Il suolo è la materia prima per i dottori agronomi e i dottori forestali e la crisi climatica è da anni al centro delle politiche dell’Ordine. La sostanza organica del suolo, infatti, rappresenta la più grande riserva di carbonio organico.
Il sistema suolo rappresenta un enorme serbatoio di carbonio (carbon sink) in grado di sequestrare la CO2 e ridurne la quantità che viene immessa nell’atmosfera. Tuttavia, quest’ultima utilissima funzione è sempre più messa a rischio.

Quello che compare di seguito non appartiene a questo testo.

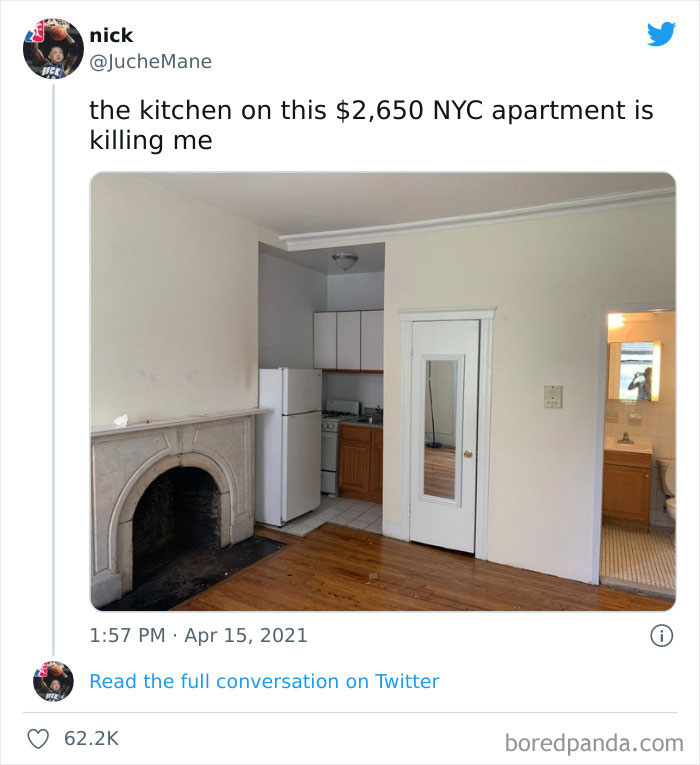 The height and width of the screenshot is (765, 700). Identify the location of oven. (332, 425). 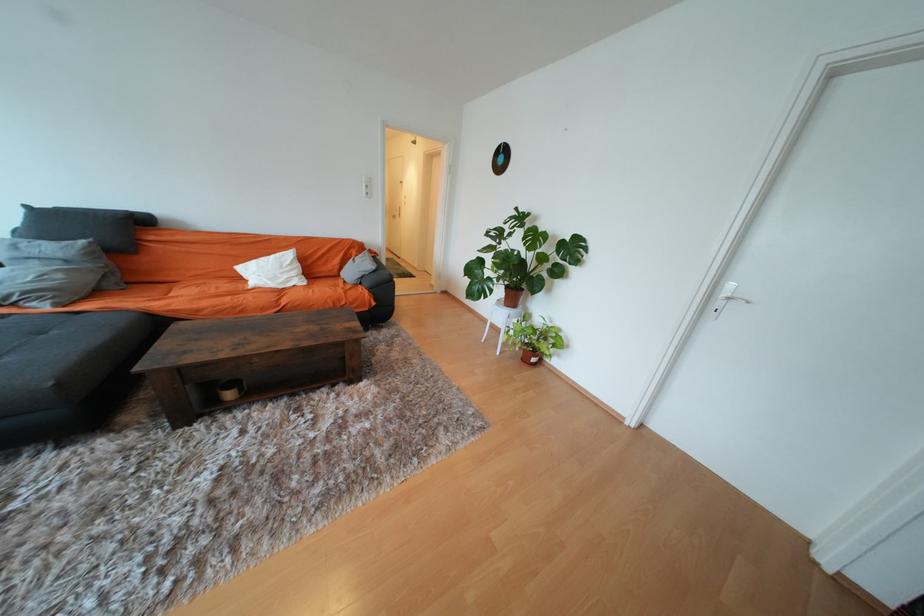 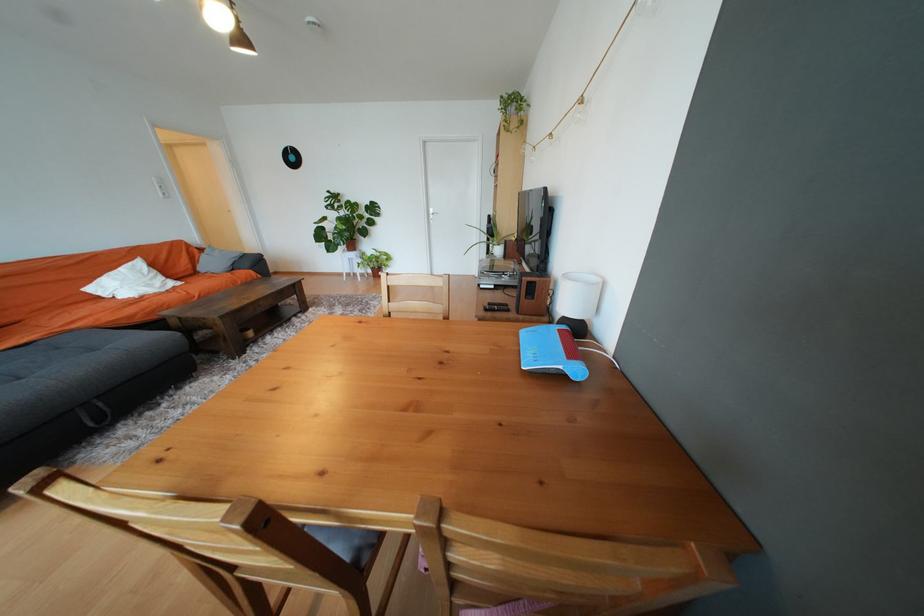 Question: I am providing you with two images of the same scene from different viewpoints. After the viewpoint changes to image2, which objects are now occluded?

Choices:
 (A) white door handle
 (B) white table lamp
 (C) wooden speaker
 (D) none of these

Answer: (D) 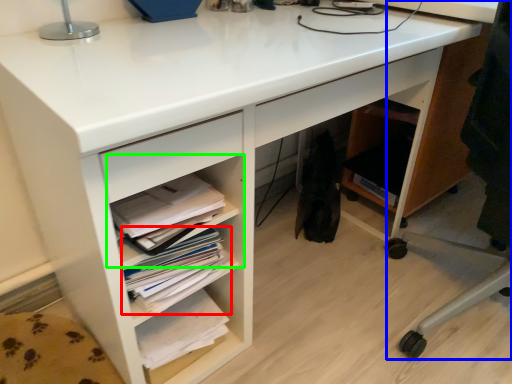 Question: Estimate the real-world distances between objects in this image. Which object is farther from book (highlighted by a red box), computer chair (highlighted by a blue box) or shelf (highlighted by a green box)?

Choices:
 (A) computer chair
 (B) shelf

Answer: (A)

Le tre vesti dell’agricoltura
Il mondo agricolo è implicato in tutti e 3 i ruoli:

  • è vittima degli effetti dei cambiamenti climatici
  • è produttore di gas serra
  • è attore per imparare a ridurre le emissioni

L’agricoltura è infatti responsabile di un quinto (il 21%) di tutte le emissioni antropiche di gas serra, mentre la deforestazione incide per un ulteriore 11%.
Allo stesso tempo ogni pianta coltivata o spontanea, agricola o forestale, assume anidride carbonica dall’aria e, con l’aiuto di luce solare e acqua, la converte in zuccheri, che vengono rilasciati nel terreno, dove alimentano i microrganismi. Questi microrganismi convertono il carbonio in forme più stabili.

Agricoltura conservativa
Constatare che una percentuale crescente di agricoltori sta adottando tecniche di agricoltura conservativa è più che apprezzabile: è da perseguire e stimolare.
Coltivazioni senza lavorazioni, rotazione delle colture, colture di copertura, riduzione dell’impiego di fitofarmaci e fertilizzanti, integrazione tra allevamento del bestiame, silvicoltura e coltivazioni sono tutte pratiche che sono efficaci sia per incorporare carbonio nel suolo, che per conservarlo al suo interno.
Un suolo degradato è un suolo meno produttivo e meno capace di assorbire carbonio.
Un suolo degradato amplifica l’attuale crisi climatica e aggrava i problemi di insicurezza alimentare.

Ridurre la degradazione del suolo è un’azione primaria per chi contrasta i cambiamenti climatici. Le piante, spontanee o coltivate, sono uno straordinario strumento per fissare in modo stabile nel suolo le sostanze climalteranti.
Conosciamo da sempre i metodi di coltivazione conservativa, hanno funzionato per secoli e continuano a essere efficaci, ma dobbiamo anche guardare al futuro: dobbiamo integrare le conoscenze tradizionali con pratiche innovative e sfruttare le potenzialità delle nuove tecnologie.
In questo senso abbiamo aderito al progetto Horizon “Climate Smart Advisors” che riunirà 1500 esperti di 27 paesi in una rete europea composta da 260 comunità creata per scoprire come adottare pratiche agricole intelligenti dal punto di vista climatico.